Entries taken from a collection:
Start of Block
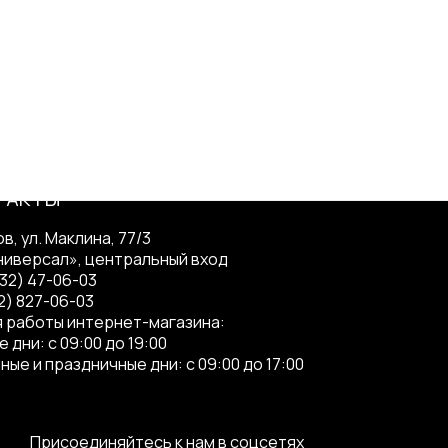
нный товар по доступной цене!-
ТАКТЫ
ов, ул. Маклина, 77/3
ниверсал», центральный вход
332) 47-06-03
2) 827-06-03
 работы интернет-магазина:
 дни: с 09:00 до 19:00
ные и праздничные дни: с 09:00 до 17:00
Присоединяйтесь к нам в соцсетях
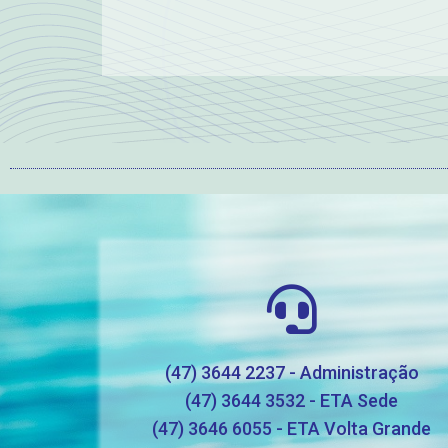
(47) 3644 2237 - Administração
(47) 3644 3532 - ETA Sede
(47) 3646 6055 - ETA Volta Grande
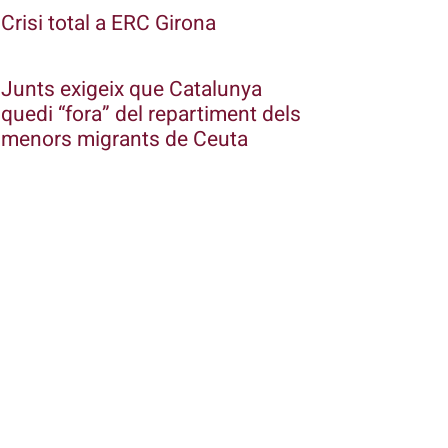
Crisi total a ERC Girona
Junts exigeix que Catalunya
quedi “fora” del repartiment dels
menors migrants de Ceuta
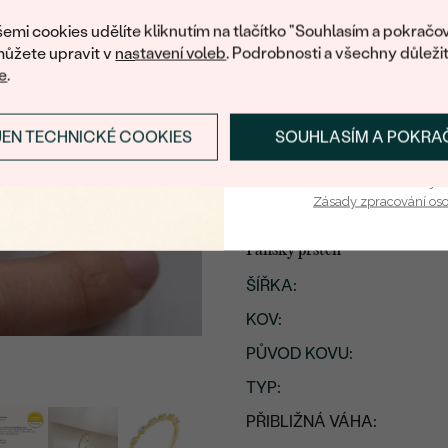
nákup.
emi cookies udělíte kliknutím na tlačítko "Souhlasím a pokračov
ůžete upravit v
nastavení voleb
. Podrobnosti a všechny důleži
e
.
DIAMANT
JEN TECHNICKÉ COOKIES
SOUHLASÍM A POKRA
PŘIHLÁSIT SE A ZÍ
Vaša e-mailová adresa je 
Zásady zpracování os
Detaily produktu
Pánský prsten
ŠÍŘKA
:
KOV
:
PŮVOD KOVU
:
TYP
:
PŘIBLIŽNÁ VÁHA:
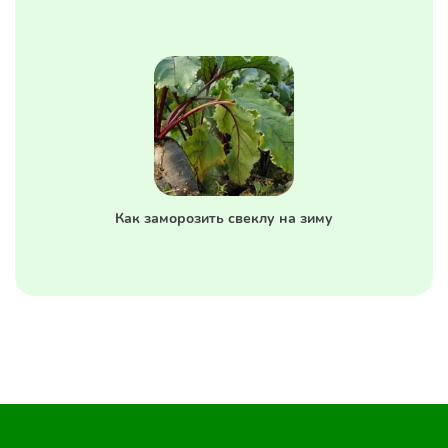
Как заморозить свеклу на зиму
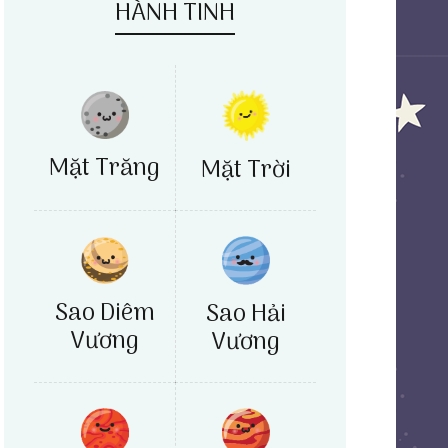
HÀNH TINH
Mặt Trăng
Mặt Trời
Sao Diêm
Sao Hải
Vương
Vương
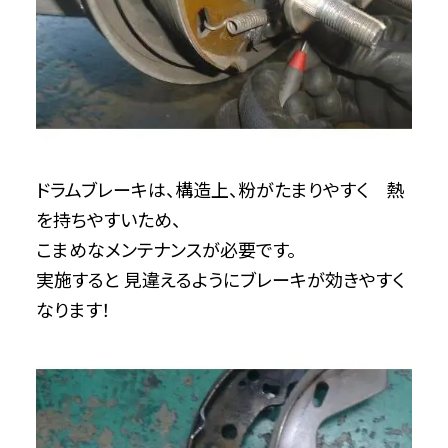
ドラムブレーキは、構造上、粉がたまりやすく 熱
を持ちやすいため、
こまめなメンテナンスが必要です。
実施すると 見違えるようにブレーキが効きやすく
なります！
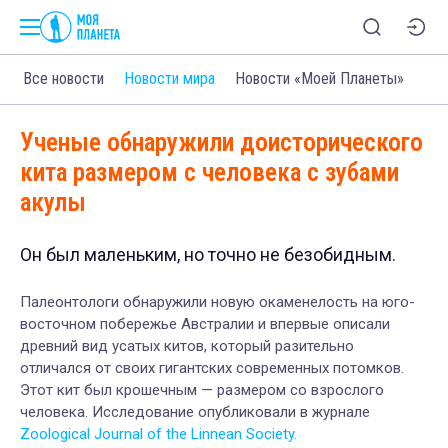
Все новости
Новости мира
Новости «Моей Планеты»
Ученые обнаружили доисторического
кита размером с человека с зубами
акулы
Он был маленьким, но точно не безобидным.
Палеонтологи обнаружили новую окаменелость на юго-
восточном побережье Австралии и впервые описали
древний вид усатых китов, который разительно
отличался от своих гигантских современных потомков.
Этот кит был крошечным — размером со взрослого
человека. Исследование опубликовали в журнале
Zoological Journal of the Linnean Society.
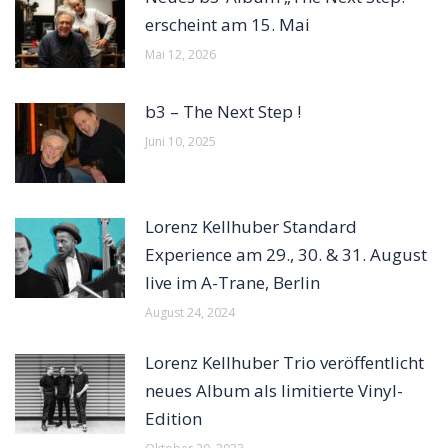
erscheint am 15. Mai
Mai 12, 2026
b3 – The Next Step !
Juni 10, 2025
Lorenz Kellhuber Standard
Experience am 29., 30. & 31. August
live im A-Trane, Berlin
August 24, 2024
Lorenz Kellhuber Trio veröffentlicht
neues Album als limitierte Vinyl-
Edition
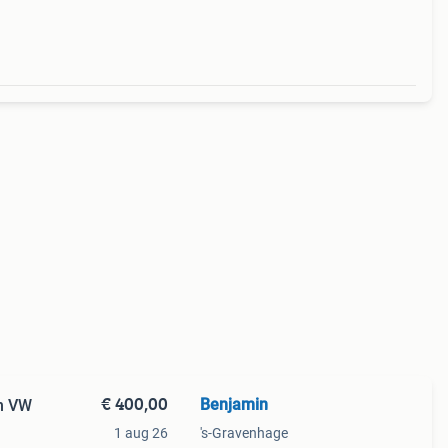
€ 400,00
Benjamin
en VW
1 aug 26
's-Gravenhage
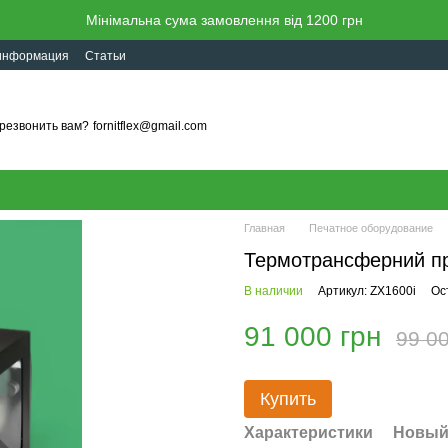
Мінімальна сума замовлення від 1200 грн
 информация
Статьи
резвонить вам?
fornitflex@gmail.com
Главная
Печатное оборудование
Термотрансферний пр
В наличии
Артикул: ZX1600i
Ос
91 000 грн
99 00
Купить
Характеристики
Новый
End of Block
→ YOUR OBJECTIVE
Output the data exactly. Pictures don't belong in the result.

→ ANSWER FOR THIS EXERCISE
нный товар по доступной цене!-
ТАКТЫ
ов, ул. Маклина, 77/3
ниверсал», центральный вход
332) 47-06-03
2) 827-06-03
 работы интернет-магазина:
 дни: с 09:00 до 19:00
ные и праздничные дни: с 09:00 до 17:00
Присоединяйтесь к нам в соцсетях
(47) 3644 2237 - Administração
(47) 3644 3532 - ETA Sede
(47) 3646 6055 - ETA Volta Grande
Crisi total a ERC Girona
Junts exigeix que Catalunya
quedi “fora” del repartiment dels
menors migrants de Ceuta
nákup.
emi cookies udělíte kliknutím na tlačítko "Souhlasím a pokračov
ůžete upravit v
nastavení voleb
. Podrobnosti a všechny důleži
e
.
DIAMANT
JEN TECHNICKÉ COOKIES
SOUHLASÍM A POKRA
PŘIHLÁSIT SE A ZÍ
Vaša e-mailová adresa je 
Zásady zpracování os
Detaily produktu
Pánský prsten
ŠÍŘKA
:
KOV
:
PŮVOD KOVU
:
TYP
:
PŘIBLIŽNÁ VÁHA:
Как заморозить свеклу на зиму
HÀNH TINH
Mặt Trăng
Mặt Trời
Sao Diêm
Sao Hải
Vương
Vương
ドラムブレーキは、構造上、粉がたまりやすく 熱
を持ちやすいため、
こまめなメンテナンスが必要です。
実施すると 見違えるようにブレーキが効きやすく
なります！
Все новости
Новости мира
Новости «Моей Планеты»
Ученые обнаружили доисторического
кита размером с человека с зубами
акулы
Он был маленьким, но точно не безобидным.
Палеонтологи обнаружили новую окаменелость на юго-
восточном побережье Австралии и впервые описали
древний вид усатых китов, который разительно
отличался от своих гигантских современных потомков.
Этот кит был крошечным — размером со взрослого
человека. Исследование опубликовали в журнале
Zoological Journal of the Linnean Society.
erscheint am 15. Mai
Mai 12, 2026
b3 – The Next Step !
Juni 10, 2025
Lorenz Kellhuber Standard
Experience am 29., 30. & 31. August
live im A-Trane, Berlin
August 24, 2024
Lorenz Kellhuber Trio veröffentlicht
neues Album als limitierte Vinyl-
Edition
€ 400,00
Benjamin
en VW
1 aug 26
's-Gravenhage
Мінімальна сума замовлення від 1200 грн
 информация
Статьи
резвонить вам?
fornitflex@gmail.com
Главная
Печатное оборудование
Термотрансферний пр
В наличии
Артикул: ZX1600i
Ос
91 000 грн
99 00
Купить
Характеристики
Новый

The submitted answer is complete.